◆ Work to be completed: Find every line in the records below that holds the word "пластик", and copy it out.

START Material to process

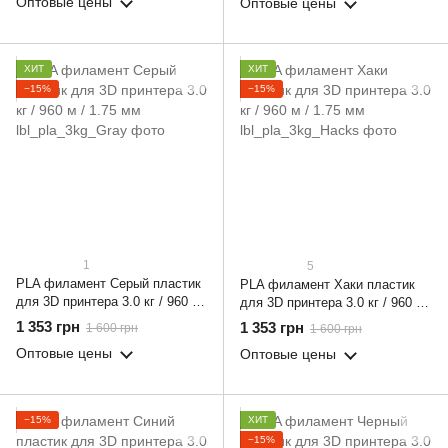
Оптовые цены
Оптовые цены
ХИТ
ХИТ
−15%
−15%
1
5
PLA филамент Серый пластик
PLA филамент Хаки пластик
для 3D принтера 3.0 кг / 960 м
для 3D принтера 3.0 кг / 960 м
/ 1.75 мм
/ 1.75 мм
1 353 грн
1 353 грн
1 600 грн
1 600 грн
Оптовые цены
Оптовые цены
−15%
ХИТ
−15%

END Material to process

◆ Exercise output:
PLA филамент Серый пластик
PLA филамент Хаки пластик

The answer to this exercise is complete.